Note: The above list of tools for locating search terms is in the same order as the participants were interviewed.

Research tool preferences

Research tool preferences investigated what research tools students use.

The analysis showed that all of the participants surveyed begin their research in the same way. After looking for keywords or phrases in their research question they then refer to their prescribed texts and other books for related materials on their topic. They then search the library catalogue, databases and the internet and gather the materials together. This was a consistent theme of all participants. A second recurring theme the participants revealed was that their main research tools are digitally based, such as databases and the internet.
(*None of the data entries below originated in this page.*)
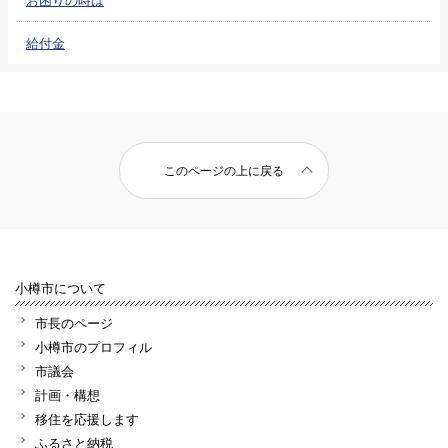
給付金
このページの上に戻る
小樽市について
市長のページ
小樽市のプロフィル
市議会
計画・構想
移住を応援します
ふるさと納税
Additionally, before undertaking their research they consistently attempted to obtain textbooks in the library, however, because these were often not available participants would then turn to digital resources.
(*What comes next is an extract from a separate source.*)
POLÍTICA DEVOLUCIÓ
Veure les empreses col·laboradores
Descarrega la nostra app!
The question was asked: 'What tools do you use most frequently for your research?' Participants were shown the research tool list and asked to place them in order of importance and advised they could add additional tools to the list.

Table 4
Research tool preferences

Tool Importance order Total respondents n=20
per cent
Internet 1 65
Library books 2 50
Online serials 3 45
Electronic databases 4 35
Others - Web CT 5 10
Printed newspapers and journals 6 5
Other libraries 7 5

The tool most often used is the internet (65 per cent) and 'Other Libraries' came last (5 per cent).
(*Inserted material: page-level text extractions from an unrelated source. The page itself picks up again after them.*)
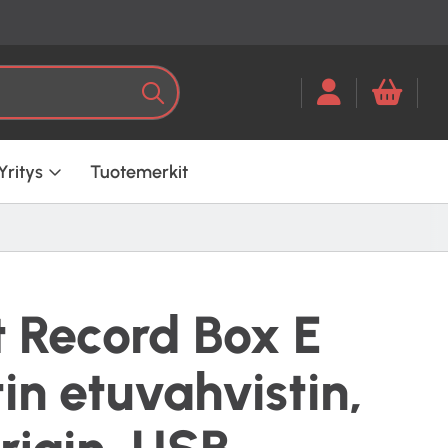
Kun tuloksia tulee, voit selata ni
Haku
Yritys
Tuotemerkit
t Record Box E
in etuvahvistin,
Two participants who were studying law said they only accessed books in the library and the law databases. Two were studying landscape architecture and said they did not access databases because the majority of their work was visual. Conversely, the Lindsay and McLaren [13] study revealed that although their participants were studying design they still used the internet for benchmarking, market research and consumer appraisal. Therefore, the discipline being studied may not have a bearing on the tools that participants use because many academic disciplines cross over into other areas.

Some participants said that the major benefit of online tools such as databases was that information was up-to-date. Consequently, because it takes longer for books to be published, there was no guarantee that libraries would add them to their collection. Digitally available research findings were more readily available than library books. Conversely, some participants preferred to use books because they were more comprehensive than electronic materials and they also perceive that to do research without books was non-academic. Two participants said that because they are tactile people, they learn better from books and find them easier to handle than computer keyboards. Overall, most participants felt that obtaining books is often difficult and when they are available they are often out of date. One participant said that obtaining a pass grade would be difficult without tools such as databases, the library catalogue and the internet because these provide a broader knowledge base. A second participant preferred the internet because of its flexibility and greater amount of information. A third participant preferred the internet and databases for their 'time saving and resource convenience'.

Table 5
Hours per week spent using research tools

Tool Total users Total hours
In the library using books and journals 18 91 hours
Electronic databases 16 37 hours
Internet 19 200 hours

Two students did not use the library at all, four did not use electronic databases and one did not use the internet.

The online thesaurus of contemporary natural language search terms

The final question of the survey was to establish if students felt an online thesaurus of contemporary natural language search terms would assist their research. This question was designed to find out whether further research into this was warranted. The question was asked using terms that are not listed in the Library of Congress subject headings [14] nor The Contemporary Thesaurus of Search Terms and Synonyms. [15]

The concept of an online contemporary natural language thesaurus linked to research materials on the library web page was explained to each participant.

Participants were asked: 'If search terms were more like the words we use in everyday conversation, such as 'day dreaming', 'debt management', 'fire back-drafts', 'flexible workplace practices' and 'flight delays', and these were available in an online contemporary natural language thesaurus, do you think this would make your research task easier, and why?'

Eighty per cent of the participants said 'yes' and 20 per cent said 'no'.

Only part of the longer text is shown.